Qing Wang and Bi-min Zhang Newby*
Hydrogels are excellent drug carriers, but their inability to retain hydrophilic drugs for a prolonged period of time has greatly limited their usage. Research has mostly focused on intricate designs and manipulations of hydrogels to expand their applications in drug delivery. In this study, a simple approach by incorporating a hydrophobic agent, octadecyltrichlorosilane (OTS), to alginate hydrogel micro-granules (Alg-Ms), was investigated as an effective technique to prolong the release of small hydrophilic drugs.
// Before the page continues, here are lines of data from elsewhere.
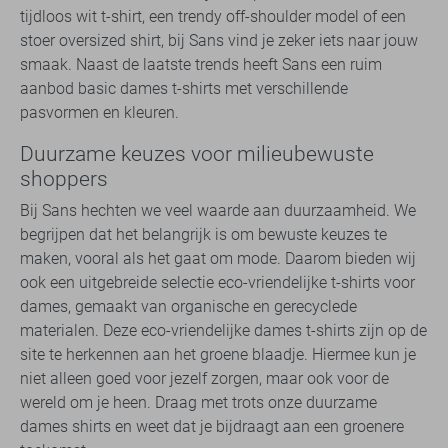
tijdloos wit t-shirt, een trendy off-shoulder model of een
stoer oversized shirt, bij Sans vind je zeker iets naar jouw
smaak. Naast de laatste trends heeft Sans een ruim
aanbod basic dames t-shirts met verschillende
pasvormen en kleuren.
Duurzame keuzes voor milieubewuste
shoppers
Bij Sans hechten we veel waarde aan duurzaamheid. We
begrijpen dat het belangrijk is om bewuste keuzes te
maken, vooral als het gaat om mode. Daarom bieden wij
ook een uitgebreide selectie eco-vriendelijke t-shirts voor
dames, gemaakt van organische en gerecyclede
materialen. Deze eco-vriendelijke dames t-shirts zijn op de
site te herkennen aan het groene blaadje. Hiermee kun je
niet alleen goed voor jezelf zorgen, maar ook voor de
wereld om je heen. Draag met trots onze duurzame
dames shirts en weet dat je bijdraagt aan een groenere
Sodium benzoate (SB), a highly water-soluble antimicrobial and anti-inflammatory compound, was used as a model drug. The presence of hydrophobic OTS impeded swelling of these OTS incorporated Alg-Ms (OTS-Alg-Ms), hence sustaining the release of SB. The release data was fitted with Ritger-Peppas and Peppas-Sahlin models and the results showed that SB released from OTS-Alg-Ms with a higher OTS content was mainly controlled by Fickian diffusion; with a lower OTS content, OTS-Alg-Ms swelled more easily, the combined diffusion and swelling led to a faster SB release. Thus, by simply tuning the OTS concentration in the solution where Alg-Ms were briefly submerged in, a predefined release period, from hours to a few days, of small hydrophilic drugs from these OTS-Alg-Ms could be successfully achieved.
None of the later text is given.